I've always rued the fact that the USA modeled itself on Rome - blood, conquest, fraticide, wars, macho shows of power - instead of on, say, the Minoans who, from the evidence, were nature-loving, friendly, equal rights types (until we decode their language and find out some horrible truth). But Rome it is, and right now there's a big exhibit on the subject at the Constitution Center in Philadelphia. Like most of the exhibits I've seen there it's well researched, carefully presented, and under-attended. I was impressed by the offerings: books owned by Benjamin Franklin and John Adams, matching tortuous slave collars - one from the 1st century, one from the 18th, relics from Pompeii, including a huddled plaster body cast to give an all too human feel for the eruption of Mt.

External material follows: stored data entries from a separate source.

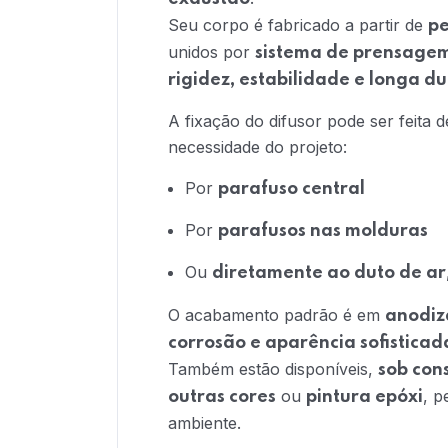
Seu corpo é fabricado a partir de
pe
unidos por
sistema de prensagem
rigidez, estabilidade e longa d
A fixação do difusor pode ser feita 
necessidade do projeto:
Por
parafuso central
Por
parafusos nas molduras
Ou
diretamente ao duto de ar
O acabamento padrão é em
anodiz
corrosão e aparência sofisticad
Também estão disponíveis,
sob con
ou
, p
outras cores
pintura epóxi
ambiente.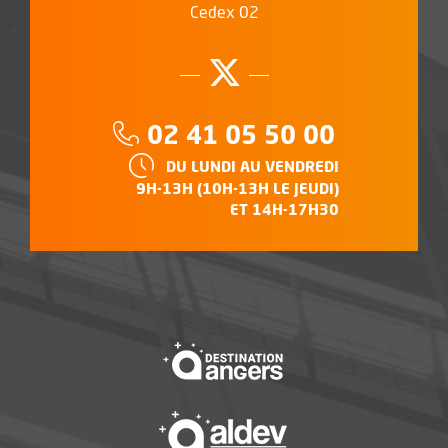
Cedex 02
Suivez-nous su
, Ouvre une no
Téléphone :
02 41 05 50 00
HORAIRES :
DU LUNDI AU VENDREDI
9H-13H (10H-13H LE JEUDI)
ET 14H-17H30
, Ouvre une nouvelle f
, Ouvre une nouvelle f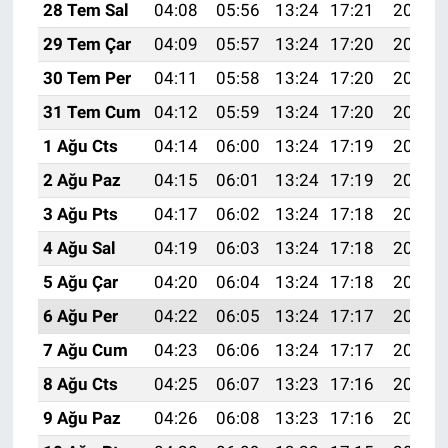
28 Tem Sal
04:08
05:56
13:24
17:21
20:42
29 Tem Çar
04:09
05:57
13:24
17:20
20:41
30 Tem Per
04:11
05:58
13:24
17:20
20:40
31 Tem Cum
04:12
05:59
13:24
17:20
20:39
1 Ağu Cts
04:14
06:00
13:24
17:19
20:38
2 Ağu Paz
04:15
06:01
13:24
17:19
20:37
3 Ağu Pts
04:17
06:02
13:24
17:18
20:36
4 Ağu Sal
04:19
06:03
13:24
17:18
20:35
5 Ağu Çar
04:20
06:04
13:24
17:18
20:34
6 Ağu Per
04:22
06:05
13:24
17:17
20:32
7 Ağu Cum
04:23
06:06
13:24
17:17
20:31
8 Ağu Cts
04:25
06:07
13:23
17:16
20:30
9 Ağu Paz
04:26
06:08
13:23
17:16
20:29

Vesuvius in 79 ce. I think the most intriguing classical reach was a silver tea service with a cream pitcher in the shape of an upside down Roman helmet.

The foundation story of the USA is interesting - much more David and Goliath than Romulus and Remus (thank God) but we'd be a whole different country without Rome - just as Rome would be nowhere without Greece and the Etruscans. The 'founding fathers' were for the most part educated, patrician men who identified with the ruling classes in the Roman Republic - like them they were landowners in an agricultural society, strong-willed men who prized character and rights for 'all men' - a category that rings hollow from our perspective as it left out women and people without property, not to mention, of course, slaves. When the new little republic created its icons in the late 18th century it looked to Rome: Busts of George Washington and Benjamin Franklin draped in togas, their faces serious and full of dignity in the strong, wizened Republican Roman model,  our great American eagle  -
yes a native species, but Rome used an eagle for its standard too.
The easiest and most obvious place to see the influence on Rome on American life and iconography is in architecture. As I walked out of the (modern) Constitution Center and headed home through the historical center of the city I passed endless examples of neo-classicism - the Second National Bank modeled on the Parthenon via Rome, an obelisk and a gravestone with draped figure in bas-relief, pediments and columns on the doors of colonial-era townhouses, Corinthian columns on Old Pine Street church and my local bank. You don't have to live in the 18th century to see Rome in your life - your bank probably has those columns too. Just as they did for the 'new' Republic, those columns, pediments, and sober forms speak of character, virtue, freedom from tyranny, and trust.